**WHAT THE TASK ASKS:** The line with "Model má velikost" starts the range, and the last line of the listing ends it. Retype that range exactly, without pictures.
══════
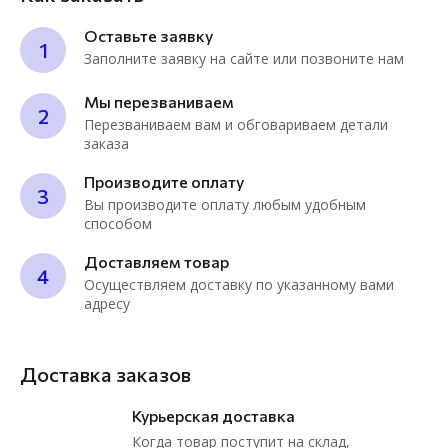
Оставьте заявку
1
Заполните заявку на сайте или позвоните нам
Мы перезваниваем
2
Перезваниваем вам и обговариваем детали
заказа
Производите оплату
3
Вы производите оплату любым удобным
способом
Доставляем товар
4
Осуществляем доставку по указанному вами
адресу
Доставка заказов
Курьерская доставка
Когда товар поступит на склад,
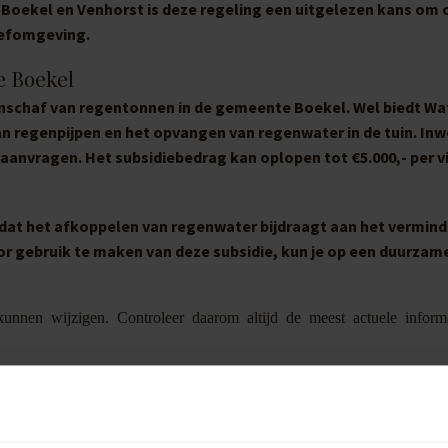
 Boekel en Venhorst is deze regeling een uitgelezen kans om 
eefomgeving.
e Boekel
aanschaf van regentonnen in de gemeente Boekel. Wel biedt W
n regenpijpen en het opvangen van regenwater in de tuin. In
aanvragen. Het subsidiebedrag kan oplopen tot €5.000,- per v
mdat het afkoppelen van regenwater bijdraagt aan het vermin
or gebruik te maken van deze subsidie, kun je op een duurzam
unnen wijzigen. Controleer daarom altijd de meest actuele inform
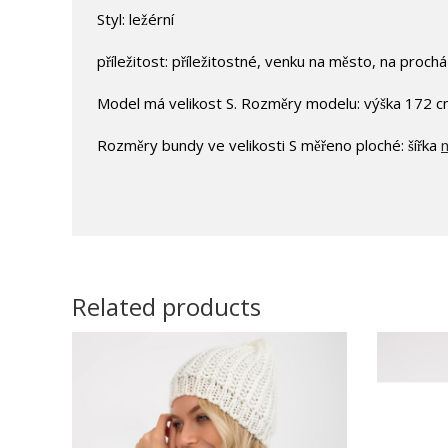
Styl: ležérní
příležitost: příležitostné, venku na město, na proch
Model má velikost S. Rozměry modelu: výška 172 c
Rozměry bundy ve velikosti S měřeno ploché: šířka
m
Related products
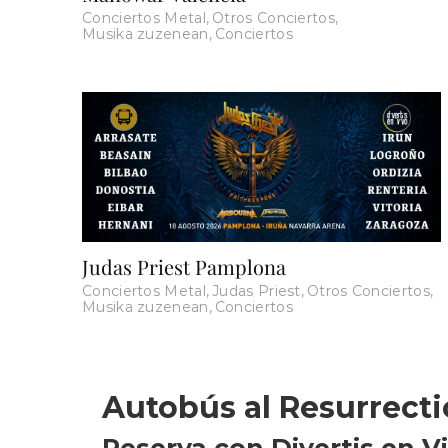
Conciertos Metal
,
Otros Conciertos
,
Musika zuzenean
,
Conciertos
Judas Priest Pamplona
Conciertos Metal
,
Judas Priest
,
Otros Conciertos
,
Musika zuzenean
,
Conciertos
Autobús al Resurrecti
Reserva con Divertis en Vi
══════
**WRITTEN SOLUTION:**
Model má velikost S. Rozměry modelu: výška 172 c
Rozměry bundy ve velikosti S měřeno ploché: šířka
m
Related products
Conciertos Metal
,
Otros Conciertos
,
Musika zuzenean
,
Conciertos
Judas Priest Pamplona
Conciertos Metal
,
Judas Priest
,
Otros Conciertos
,
Musika zuzenean
,
Conciertos
Autobús al Resurrecti
Reserva con Divertis en Vi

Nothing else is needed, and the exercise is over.